Neither the Kings nor the city of Sacramento has ever gotten over that 3-pointer, even 20 years later. But Horry’s contributions to the early 2000s Lakers went far beyond shots like that.
He is also one of the luckiest players in NBA history, as he got to win multiple rings with three different teams: the Lakers, Houston Rockets and San Antonio Spurs. In doing so, he got to play with Shaquille O’Neal, Hakeem Olajuwon and Tim Duncan, probably the three best big men of the last two decades.
On a recent episode of the “All The Smoke” podcast, Horry may have irked some Lakers fans when he said Olajuwon and not O’Neal was the best big man he ever played with (h/t Lakers Nation).
“All the other teams I played for, the one common denominator was great big men. Think about it, Shaq, Tim Duncan. And if you said right now, name the top five big men, I played with three of them… Dream No. 1 by far. We don’t like to, nobody wants to talk about it. I think you have these guys who are quiet. Think about it. Dream, he’s a really quiet guy, you can’t get him to do much, to say much. So we kind of veer away from him. We don’t talk about him, but to me, if you look at what he put together. Defensive player of the year, MVP in one season. All-time leading shot blocker. Those things that you look at his history and what he’s done for the game and where he is, how he started the game. This dude didn’t play basketball growing up. Went to [University of Houston] where they weren’t, think about it, we all went to college where they are going to teach you. U of H they just rolled the ball out there and he went to work. So I think with his body of work was just incredible. And he’s just a good dude too. That’s what you have to think about. A good dude.”

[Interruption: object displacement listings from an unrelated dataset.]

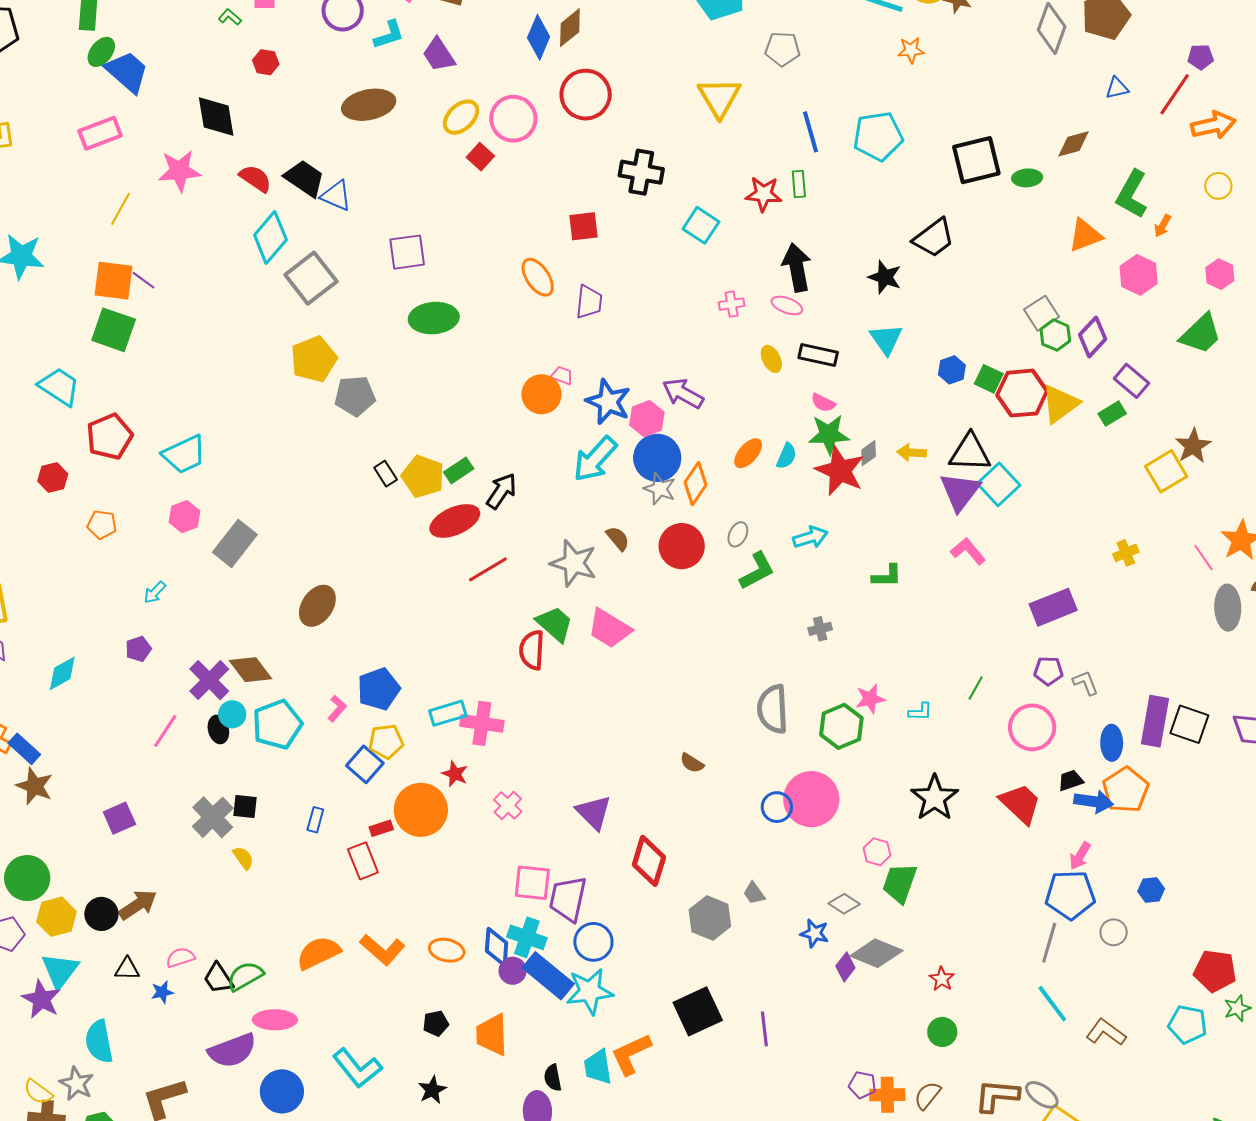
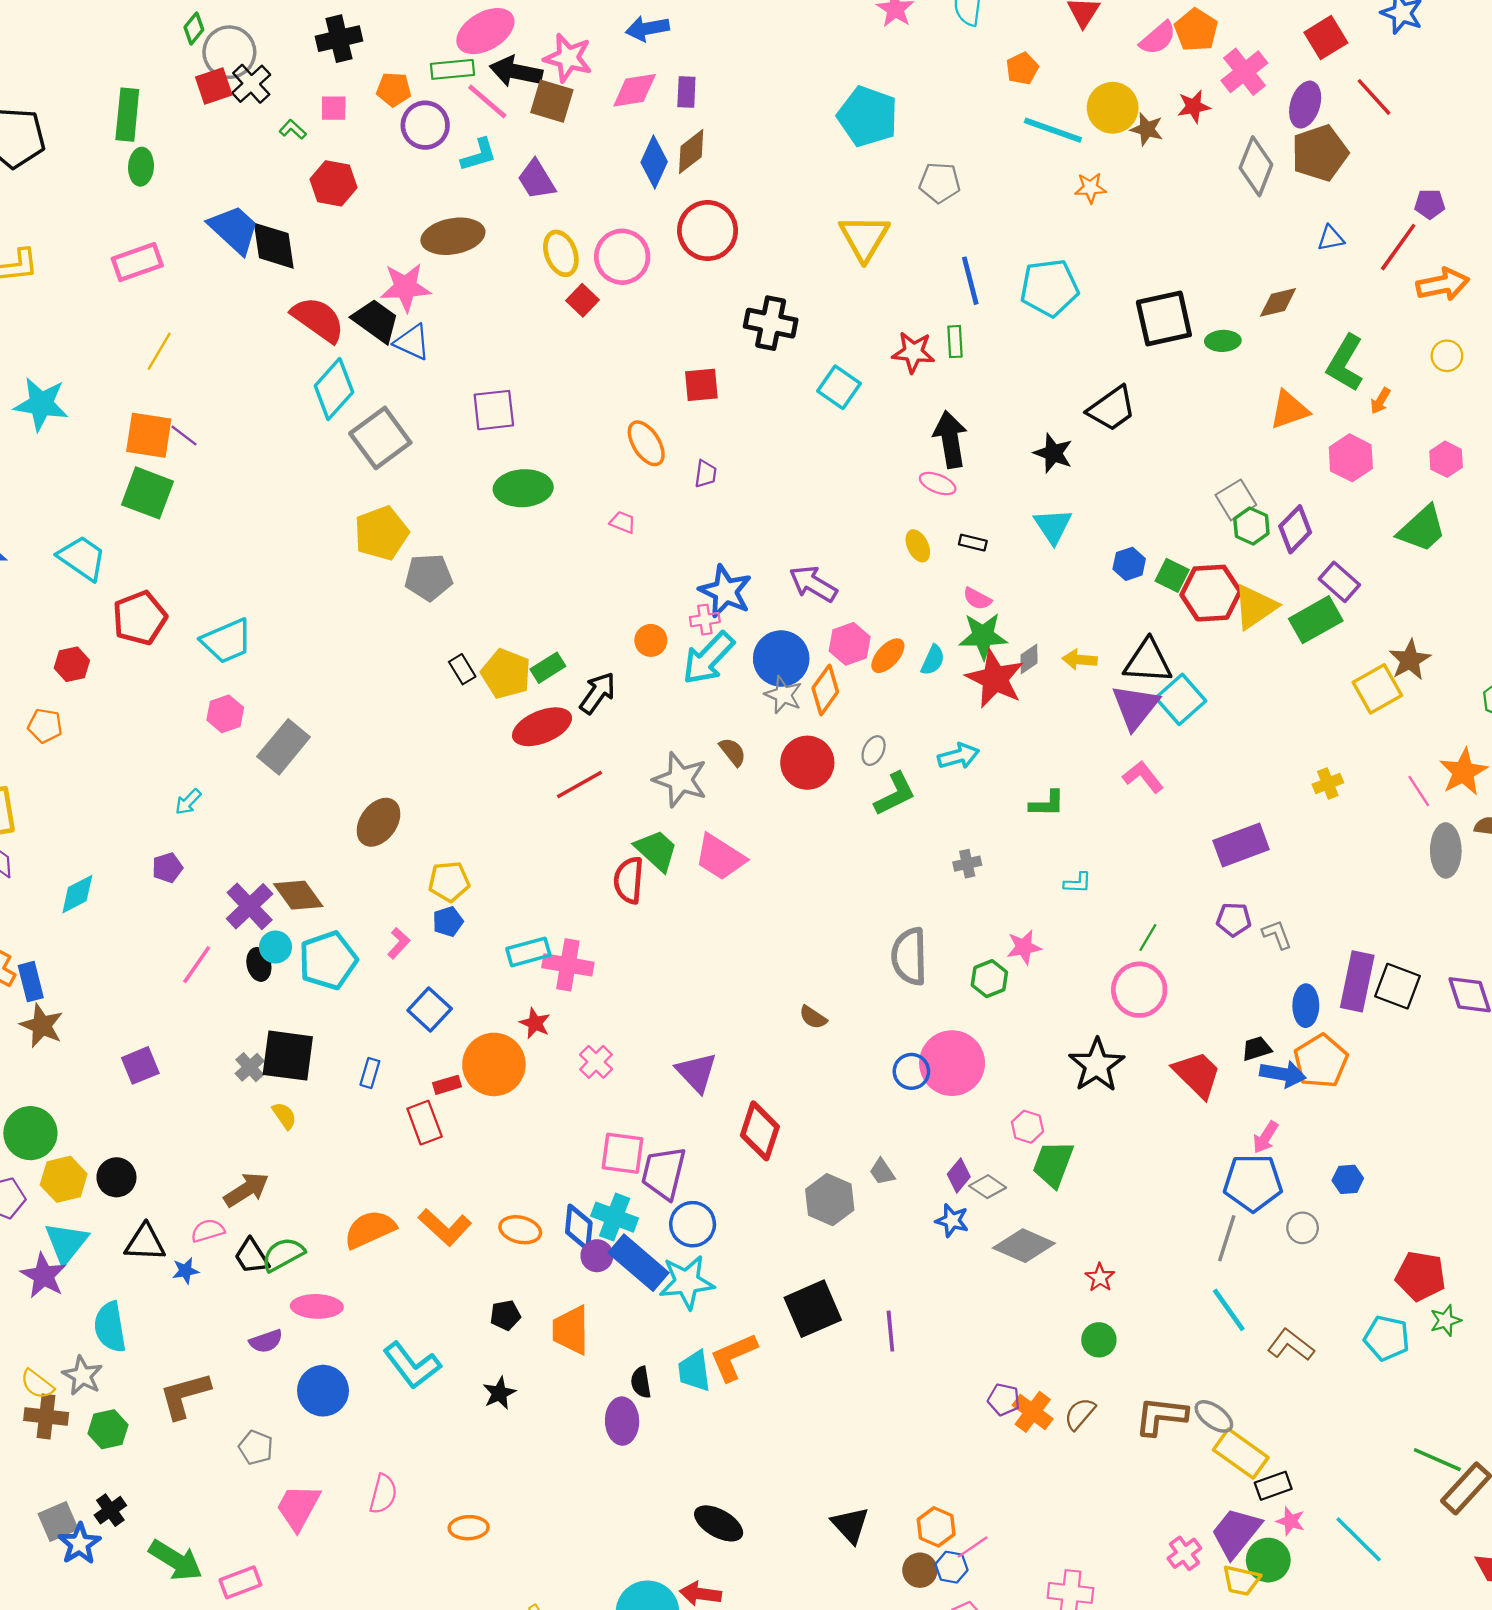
green ellipse: (101, 52) -> (141, 167), turned -36
red hexagon: (266, 62) -> (334, 183), size x1.5
blue trapezoid: (127, 72) -> (234, 229), moved
yellow ellipse: (461, 117) -> (561, 253), turned -69
pink star: (180, 171) -> (405, 287), moved
red semicircle: (255, 178) -> (318, 319), size x1.4
purple trapezoid: (589, 302) -> (706, 474), size x0.7
pink cross: (732, 304) -> (705, 620), moved
black rectangle: (818, 355) -> (973, 543), size x0.6
pink trapezoid: (562, 376) -> (623, 522), moved
orange circle: (541, 394) -> (651, 640), moved, size x0.7
green rectangle: (1112, 414) -> (1316, 620), size x1.6
pink hexagon: (647, 419) -> (850, 644), moved
orange pentagon: (102, 525) -> (45, 726), moved
blue pentagon: (379, 689) -> (448, 922), size x0.6
cyan L-shape: (920, 712) -> (1078, 883), moved
green hexagon: (841, 726) -> (989, 979), size x0.7
pink circle: (1032, 727) -> (1139, 990), moved
yellow pentagon: (386, 742) -> (449, 881), moved
blue rectangle: (24, 749) -> (31, 982), turned 32
black square: (245, 807) -> (288, 1056), size x1.8
gray cross: (213, 817) -> (250, 1067), size x0.6
brown arrow: (138, 905) -> (246, 1190), moved
purple diamond: (845, 967) -> (959, 1175), moved
black triangle: (127, 969) -> (145, 1243), size x1.4
purple semicircle: (232, 1050) -> (266, 1341), size x0.6
orange cross: (887, 1095) -> (1033, 1412), turned 36

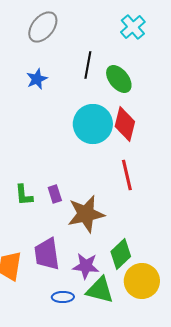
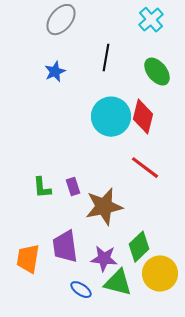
green ellipse: (119, 79) -> (157, 72), moved
red line: (127, 175) -> (145, 168), turned -40
blue ellipse: (63, 297) -> (81, 290), turned 35

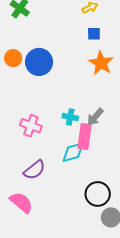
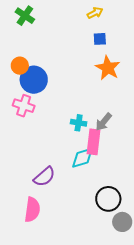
blue circle: (39, 62) -> (34, 80), moved
pink cross: (31, 126) -> (24, 106), moved
pink semicircle: (21, 202) -> (32, 210), turned 60

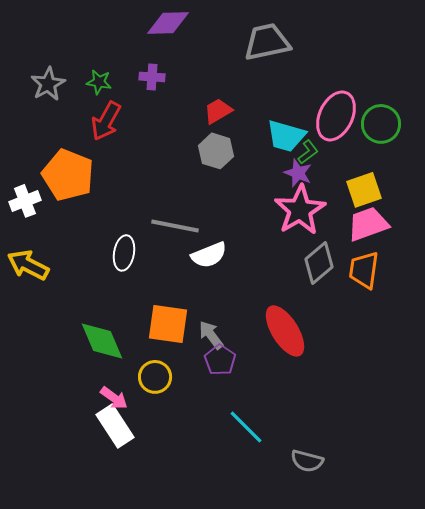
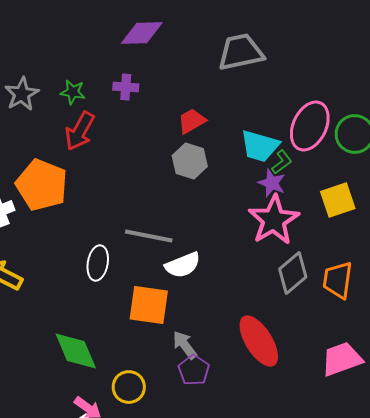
pink trapezoid: (368, 224) -> (342, 359), moved
orange square: (168, 324) -> (149, 305), moved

An argument could be made that Olajuwon was O’Neal’s equal when the former was at his peak in the mid-1990s. However, Olajuwon’s prime lasted just a few years, while O’Neal was in his prime for up to a full decade.
In the end, it is somewhat difficult to compare the two. While O’Neal was the ultimate power player and probably one of the three greatest physical specimens in basketball history, Olajuwon was arguably the most skilled center ever, and his post moves, ball fakes and footwork were something to behold.